[Records from a collection]

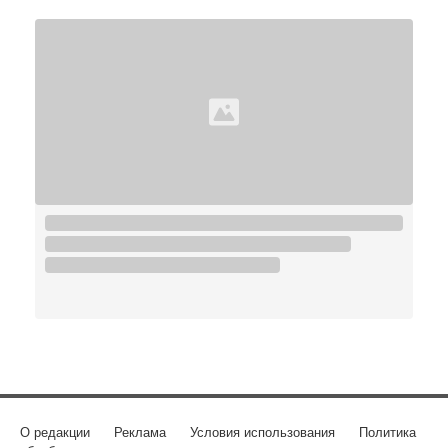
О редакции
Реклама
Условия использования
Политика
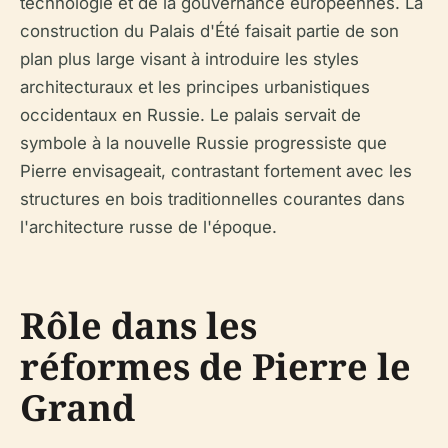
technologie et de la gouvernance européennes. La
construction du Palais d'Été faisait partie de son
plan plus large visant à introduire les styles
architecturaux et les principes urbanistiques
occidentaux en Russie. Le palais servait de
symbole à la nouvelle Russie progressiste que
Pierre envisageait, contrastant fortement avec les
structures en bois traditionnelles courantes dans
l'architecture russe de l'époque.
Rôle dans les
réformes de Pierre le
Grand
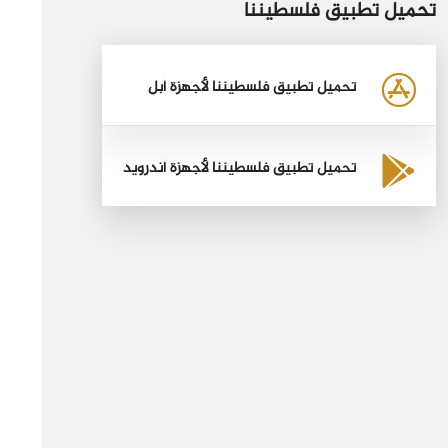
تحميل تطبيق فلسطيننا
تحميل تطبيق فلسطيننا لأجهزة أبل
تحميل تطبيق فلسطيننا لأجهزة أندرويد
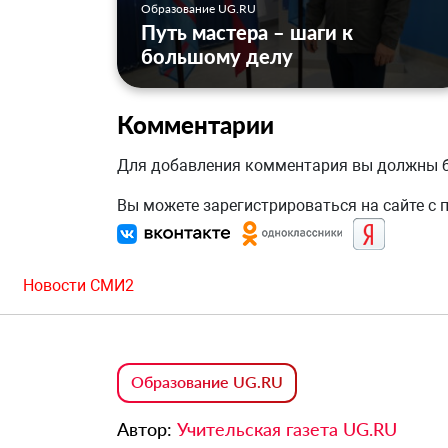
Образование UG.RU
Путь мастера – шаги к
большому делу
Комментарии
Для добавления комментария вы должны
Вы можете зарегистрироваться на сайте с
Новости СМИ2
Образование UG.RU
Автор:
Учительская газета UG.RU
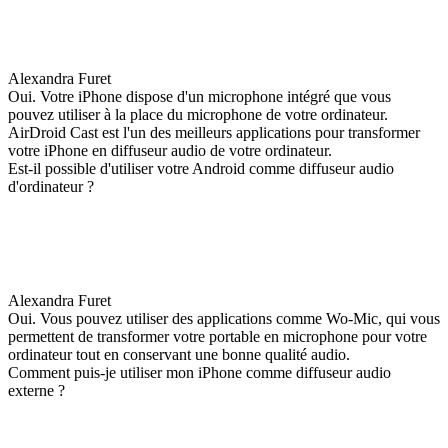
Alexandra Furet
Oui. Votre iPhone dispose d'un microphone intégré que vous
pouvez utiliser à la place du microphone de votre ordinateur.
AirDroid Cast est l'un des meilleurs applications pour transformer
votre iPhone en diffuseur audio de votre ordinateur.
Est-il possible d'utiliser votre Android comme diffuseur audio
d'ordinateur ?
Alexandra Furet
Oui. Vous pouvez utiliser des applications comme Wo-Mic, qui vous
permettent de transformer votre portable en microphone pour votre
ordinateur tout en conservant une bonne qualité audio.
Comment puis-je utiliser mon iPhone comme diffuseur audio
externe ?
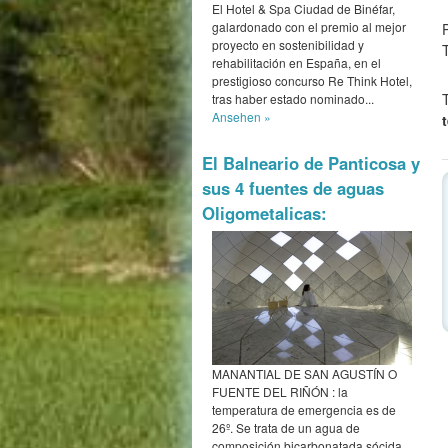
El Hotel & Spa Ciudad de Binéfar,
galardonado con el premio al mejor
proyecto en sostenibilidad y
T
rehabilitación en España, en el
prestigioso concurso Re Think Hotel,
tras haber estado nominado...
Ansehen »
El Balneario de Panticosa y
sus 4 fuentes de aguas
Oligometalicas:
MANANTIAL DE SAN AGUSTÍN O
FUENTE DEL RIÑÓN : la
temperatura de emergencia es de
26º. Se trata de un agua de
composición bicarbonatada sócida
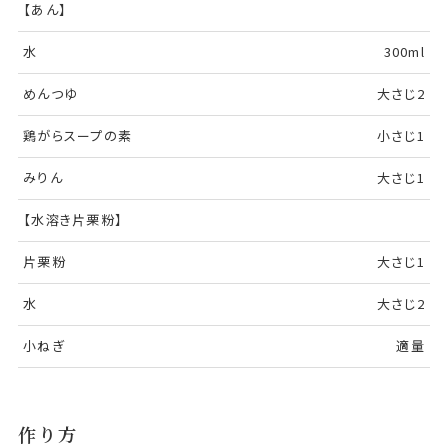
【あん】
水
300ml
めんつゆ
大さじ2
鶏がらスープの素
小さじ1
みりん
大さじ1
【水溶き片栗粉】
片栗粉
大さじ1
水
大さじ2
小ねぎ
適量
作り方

...

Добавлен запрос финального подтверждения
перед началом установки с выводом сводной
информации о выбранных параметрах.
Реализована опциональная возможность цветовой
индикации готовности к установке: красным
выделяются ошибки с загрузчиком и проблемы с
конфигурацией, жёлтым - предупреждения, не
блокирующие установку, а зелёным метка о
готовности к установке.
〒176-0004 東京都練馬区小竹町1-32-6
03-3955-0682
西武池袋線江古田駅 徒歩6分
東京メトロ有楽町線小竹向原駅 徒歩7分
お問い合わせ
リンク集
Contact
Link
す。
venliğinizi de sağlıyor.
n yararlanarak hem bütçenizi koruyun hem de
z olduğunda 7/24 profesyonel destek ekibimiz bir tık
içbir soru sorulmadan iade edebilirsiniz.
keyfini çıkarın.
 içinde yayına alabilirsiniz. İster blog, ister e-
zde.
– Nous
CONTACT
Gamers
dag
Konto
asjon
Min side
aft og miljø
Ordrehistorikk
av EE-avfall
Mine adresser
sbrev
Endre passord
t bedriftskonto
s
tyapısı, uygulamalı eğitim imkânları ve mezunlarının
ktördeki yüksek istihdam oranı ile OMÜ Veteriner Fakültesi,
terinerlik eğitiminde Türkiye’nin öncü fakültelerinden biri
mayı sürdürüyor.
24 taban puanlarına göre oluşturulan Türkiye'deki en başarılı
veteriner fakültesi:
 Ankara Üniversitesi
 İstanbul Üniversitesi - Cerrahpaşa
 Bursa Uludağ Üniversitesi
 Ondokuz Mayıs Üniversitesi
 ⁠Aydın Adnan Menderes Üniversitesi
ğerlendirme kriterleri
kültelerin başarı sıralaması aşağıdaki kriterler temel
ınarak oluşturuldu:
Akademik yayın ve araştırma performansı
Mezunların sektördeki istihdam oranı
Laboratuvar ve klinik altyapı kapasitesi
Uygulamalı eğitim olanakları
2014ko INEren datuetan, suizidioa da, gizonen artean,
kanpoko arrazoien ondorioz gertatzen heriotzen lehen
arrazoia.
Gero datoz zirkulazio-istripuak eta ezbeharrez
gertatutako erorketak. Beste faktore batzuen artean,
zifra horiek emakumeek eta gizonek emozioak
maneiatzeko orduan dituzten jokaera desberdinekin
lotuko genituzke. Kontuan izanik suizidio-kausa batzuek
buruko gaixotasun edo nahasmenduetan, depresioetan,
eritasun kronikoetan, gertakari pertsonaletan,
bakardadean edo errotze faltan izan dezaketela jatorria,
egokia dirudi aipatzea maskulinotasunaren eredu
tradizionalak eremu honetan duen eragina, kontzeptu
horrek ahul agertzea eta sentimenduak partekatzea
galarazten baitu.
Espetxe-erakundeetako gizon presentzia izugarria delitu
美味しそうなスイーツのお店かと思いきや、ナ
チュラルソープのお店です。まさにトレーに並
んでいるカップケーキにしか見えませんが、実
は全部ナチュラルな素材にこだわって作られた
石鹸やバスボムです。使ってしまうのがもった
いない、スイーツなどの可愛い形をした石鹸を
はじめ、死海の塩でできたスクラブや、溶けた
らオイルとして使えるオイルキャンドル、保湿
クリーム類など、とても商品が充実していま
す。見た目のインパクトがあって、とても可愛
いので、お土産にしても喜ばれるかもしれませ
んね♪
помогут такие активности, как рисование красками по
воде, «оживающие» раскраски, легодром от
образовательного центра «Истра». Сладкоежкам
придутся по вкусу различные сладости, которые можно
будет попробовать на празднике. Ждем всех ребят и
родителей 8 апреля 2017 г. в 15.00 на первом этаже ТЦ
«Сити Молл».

* * *

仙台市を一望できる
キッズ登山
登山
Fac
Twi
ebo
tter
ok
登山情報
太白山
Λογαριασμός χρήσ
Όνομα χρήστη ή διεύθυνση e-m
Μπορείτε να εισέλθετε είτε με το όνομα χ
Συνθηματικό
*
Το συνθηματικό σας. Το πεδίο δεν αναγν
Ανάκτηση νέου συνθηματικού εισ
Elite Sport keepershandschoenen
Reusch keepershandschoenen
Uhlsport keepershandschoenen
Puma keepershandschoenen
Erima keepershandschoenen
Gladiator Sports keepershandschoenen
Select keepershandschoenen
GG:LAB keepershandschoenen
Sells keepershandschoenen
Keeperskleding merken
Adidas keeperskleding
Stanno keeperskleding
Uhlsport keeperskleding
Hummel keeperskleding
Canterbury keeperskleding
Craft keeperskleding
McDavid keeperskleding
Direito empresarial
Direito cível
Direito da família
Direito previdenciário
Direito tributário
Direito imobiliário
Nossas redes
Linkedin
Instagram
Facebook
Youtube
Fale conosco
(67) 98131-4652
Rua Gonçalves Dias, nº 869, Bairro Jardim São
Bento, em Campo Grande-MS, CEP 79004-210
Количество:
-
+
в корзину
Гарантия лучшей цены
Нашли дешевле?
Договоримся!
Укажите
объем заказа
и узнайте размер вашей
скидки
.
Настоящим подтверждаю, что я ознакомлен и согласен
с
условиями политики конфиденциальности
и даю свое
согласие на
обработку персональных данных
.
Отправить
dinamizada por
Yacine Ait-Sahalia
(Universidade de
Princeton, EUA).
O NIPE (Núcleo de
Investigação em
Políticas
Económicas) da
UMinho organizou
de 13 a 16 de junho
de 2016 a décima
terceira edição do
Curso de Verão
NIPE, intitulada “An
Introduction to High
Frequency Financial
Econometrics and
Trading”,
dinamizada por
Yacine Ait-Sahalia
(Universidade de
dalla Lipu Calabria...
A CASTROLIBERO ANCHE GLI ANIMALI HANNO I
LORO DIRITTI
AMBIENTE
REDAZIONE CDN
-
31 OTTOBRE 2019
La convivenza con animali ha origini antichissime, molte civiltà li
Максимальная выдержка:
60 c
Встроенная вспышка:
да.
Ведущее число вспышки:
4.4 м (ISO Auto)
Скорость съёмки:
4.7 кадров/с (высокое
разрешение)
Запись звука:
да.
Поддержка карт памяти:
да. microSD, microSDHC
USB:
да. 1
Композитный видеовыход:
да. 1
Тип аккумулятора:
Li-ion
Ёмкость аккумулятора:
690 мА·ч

About this task: Your answer should be the lines above from the one containing "03-3955-0682" through the one containing "2014ko INEren datuetan, suizidioa", copied exactly and with both ends kept.

Exercise solution:
03-3955-0682
西武池袋線江古田駅 徒歩6分
東京メトロ有楽町線小竹向原駅 徒歩7分
お問い合わせ
リンク集
Contact
Link
す。
venliğinizi de sağlıyor.
n yararlanarak hem bütçenizi koruyun hem de
z olduğunda 7/24 profesyonel destek ekibimiz bir tık
içbir soru sorulmadan iade edebilirsiniz.
keyfini çıkarın.
 içinde yayına alabilirsiniz. İster blog, ister e-
zde.
– Nous
CONTACT
Gamers
dag
Konto
asjon
Min side
aft og miljø
Ordrehistorikk
av EE-avfall
Mine adresser
sbrev
Endre passord
t bedriftskonto
s
tyapısı, uygulamalı eğitim imkânları ve mezunlarının
ktördeki yüksek istihdam oranı ile OMÜ Veteriner Fakültesi,
terinerlik eğitiminde Türkiye’nin öncü fakültelerinden biri
mayı sürdürüyor.
24 taban puanlarına göre oluşturulan Türkiye'deki en başarılı
veteriner fakültesi:
 Ankara Üniversitesi
 İstanbul Üniversitesi - Cerrahpaşa
 Bursa Uludağ Üniversitesi
 Ondokuz Mayıs Üniversitesi
 ⁠Aydın Adnan Menderes Üniversitesi
ğerlendirme kriterleri
kültelerin başarı sıralaması aşağıdaki kriterler temel
ınarak oluşturuldu:
Akademik yayın ve araştırma performansı
Mezunların sektördeki istihdam oranı
Laboratuvar ve klinik altyapı kapasitesi
Uygulamalı eğitim olanakları
2014ko INEren datuetan, suizidioa da, gizonen artean,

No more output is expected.